Data shown
....
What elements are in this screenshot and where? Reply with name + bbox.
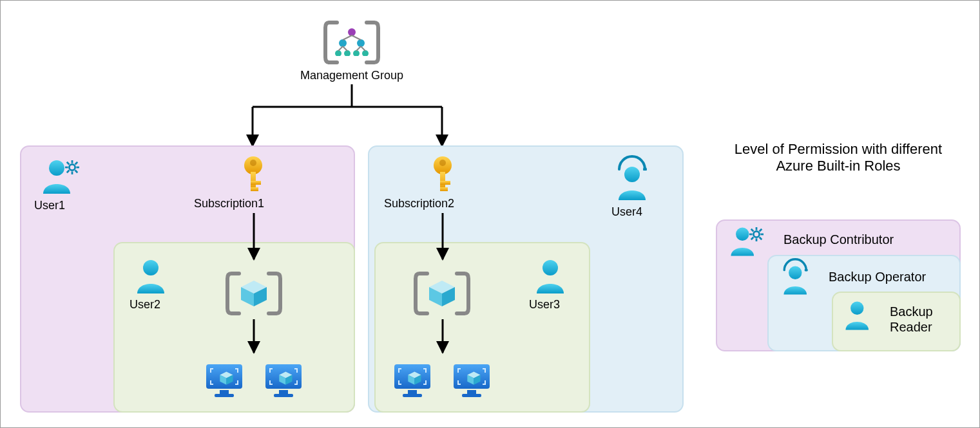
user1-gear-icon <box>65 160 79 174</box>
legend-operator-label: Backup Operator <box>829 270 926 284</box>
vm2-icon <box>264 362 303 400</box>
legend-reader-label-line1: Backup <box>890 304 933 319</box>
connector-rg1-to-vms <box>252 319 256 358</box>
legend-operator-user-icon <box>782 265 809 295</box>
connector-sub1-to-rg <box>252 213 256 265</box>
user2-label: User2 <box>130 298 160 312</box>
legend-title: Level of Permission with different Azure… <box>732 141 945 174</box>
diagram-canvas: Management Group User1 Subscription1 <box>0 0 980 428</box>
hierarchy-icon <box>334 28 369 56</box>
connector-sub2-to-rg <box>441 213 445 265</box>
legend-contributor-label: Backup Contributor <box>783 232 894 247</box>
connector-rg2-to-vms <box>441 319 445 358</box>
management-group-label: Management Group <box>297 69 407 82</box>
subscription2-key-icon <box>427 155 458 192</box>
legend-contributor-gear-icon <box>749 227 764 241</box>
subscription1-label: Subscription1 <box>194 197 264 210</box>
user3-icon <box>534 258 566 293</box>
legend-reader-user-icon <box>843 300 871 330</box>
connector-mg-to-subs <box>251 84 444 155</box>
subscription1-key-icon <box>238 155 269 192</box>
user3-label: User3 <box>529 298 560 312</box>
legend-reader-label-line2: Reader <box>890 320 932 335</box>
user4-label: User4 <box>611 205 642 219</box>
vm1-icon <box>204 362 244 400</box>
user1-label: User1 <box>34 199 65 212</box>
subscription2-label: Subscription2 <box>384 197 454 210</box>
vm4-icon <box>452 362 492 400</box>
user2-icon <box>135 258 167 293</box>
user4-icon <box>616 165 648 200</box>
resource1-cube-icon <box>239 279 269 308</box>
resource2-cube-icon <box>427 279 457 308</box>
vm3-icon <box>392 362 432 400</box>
....
Aim of the exercise
The output should consist of every entry above, printed exactly, with the images removed.

Exercise result
What elements are in this screenshot and where? Reply with name + bbox.
user1-gear-icon <box>65 160 79 174</box>
legend-operator-label: Backup Operator <box>829 270 926 284</box>
vm2-icon <box>264 362 303 400</box>
legend-reader-label-line1: Backup <box>890 304 933 319</box>
connector-rg1-to-vms <box>252 319 256 358</box>
legend-operator-user-icon <box>782 265 809 295</box>
connector-sub1-to-rg <box>252 213 256 265</box>
user2-label: User2 <box>130 298 160 312</box>
legend-title: Level of Permission with different Azure… <box>732 141 945 174</box>
diagram-canvas: Management Group User1 Subscription1 <box>0 0 980 428</box>
hierarchy-icon <box>334 28 369 56</box>
connector-sub2-to-rg <box>441 213 445 265</box>
legend-contributor-label: Backup Contributor <box>783 232 894 247</box>
connector-rg2-to-vms <box>441 319 445 358</box>
management-group-label: Management Group <box>297 69 407 82</box>
subscription2-key-icon <box>427 155 458 192</box>
legend-contributor-gear-icon <box>749 227 764 241</box>
subscription1-label: Subscription1 <box>194 197 264 210</box>
user3-icon <box>534 258 566 293</box>
legend-reader-user-icon <box>843 300 871 330</box>
connector-mg-to-subs <box>251 84 444 155</box>
subscription1-key-icon <box>238 155 269 192</box>
user3-label: User3 <box>529 298 560 312</box>
legend-reader-label-line2: Reader <box>890 320 932 335</box>
user4-label: User4 <box>611 205 642 219</box>
vm1-icon <box>204 362 244 400</box>
user1-label: User1 <box>34 199 65 212</box>
subscription2-label: Subscription2 <box>384 197 454 210</box>
vm4-icon <box>452 362 492 400</box>
user2-icon <box>135 258 167 293</box>
user4-icon <box>616 165 648 200</box>
resource1-cube-icon <box>239 279 269 308</box>
resource2-cube-icon <box>427 279 457 308</box>
vm3-icon <box>392 362 432 400</box>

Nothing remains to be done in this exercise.